Everywhere I look it seems that people are talking about sugar these days. Specifically, sugar’s evil powers: it is more addictive than cocaine, only 40g in a single serving makes a child’s immune system go offline, it destroys our teeth, makes our skin break out and possibly rots our brain, raising the risk of developing alzheimer’s-related dementia.
Sugar. How can it be that something that tastes so good can be so very, very bad for us?
My family doesn’t eat a lot of sugar, but we do have it regularly. My kids get to eat their halloween candy, and they also get sweet treats from the Easter Bunny and in their Christmas stockings. Over the past few years I’ve been slowly moving away from the sweets and towards other kinds of treats for the holidays, and our holiday-related sugar consumption has been going down instead of up. In fact, there is still a bowl of Christmas candy sitting on the very top shelf in our kitchen. I feel good about the fact that we didn’t actually eat all the candy that came into our house in December.
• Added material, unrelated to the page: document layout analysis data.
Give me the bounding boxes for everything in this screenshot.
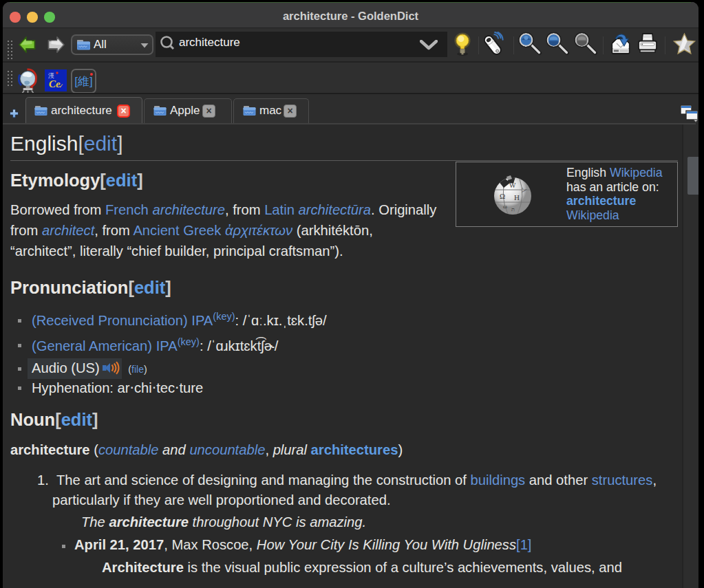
svg-text:✓: ✓ [58,83,64,89]
svg-text:ω: ω [503,203,507,210]
svg-text:ת: ת [511,206,515,213]
svg-text:Ω: Ω [500,192,505,200]
svg-text:H: H [514,193,520,202]
svg-text:W: W [509,182,516,189]
svg-text:ン: ン [521,186,527,193]
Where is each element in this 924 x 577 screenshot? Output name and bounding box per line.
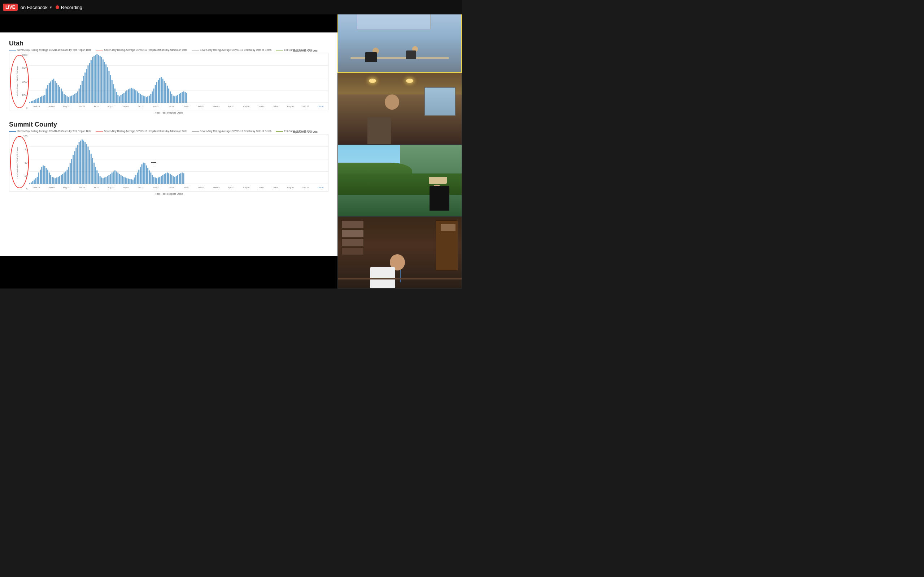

Still, I’m concerned about sugar. I feel the need to eat something sweet every day, usually after the kids have gone to bed. I can resist sugar cravings throughout the day, but once the house is quiet I’m searching out the chocolate bars or rustling around in the bag of chocolate chips. Chocolate is actually a pretty powerful substance, neurobiologically speaking. Fat + sugar + salt work on the brain’s opiate receptors in the same way as morphine, actually reducing pain. Combine that with the dopamine hit of sugar addiction, and it’s a powerful substance indeed.
I thought about quitting sugar a week or two ago, just to see what it was like. For the challenge of it, maybe. But then there was birthday cake, and white chocolate scones, and that tired, I-just-want-a-hit-of-something-nice period in the evening that I just couldn’t get my head around. Needless to say, I haven’t given up sugar yet. But the fact that actively considering this idea brought up feelings of confusion, aversion to quitting and compulsively thinking about chocolate means that there’s probably something there.
At the same time, I’m not binging on sugar every day. I’m the sugar-eating equivalent of someone who drinks a glass of wine or beer with dinner every night, but doesn’t down bottles of vodka every day. I’m a little bit hesitant to put our household on sugar-lockdown – what about the rebound effect, where forbidden items gain astronomical allure? I know that for at least one of our children, totally eliminating sugar from the family diet would be a Really Big Deal, most likely invoking a great deal of conflict and stress for a considerable amount of time. I don’t know. I have no answers yet, no clear idea of what, if anything, I am going to do. But I’m sure thinking about sugar a lot these days.
What is your family’s stance on sugar? Are you actively working to reduce or eliminate sugar, or do you happily consume sugar every day without worrying about it? I’m curious about where other families are at with this.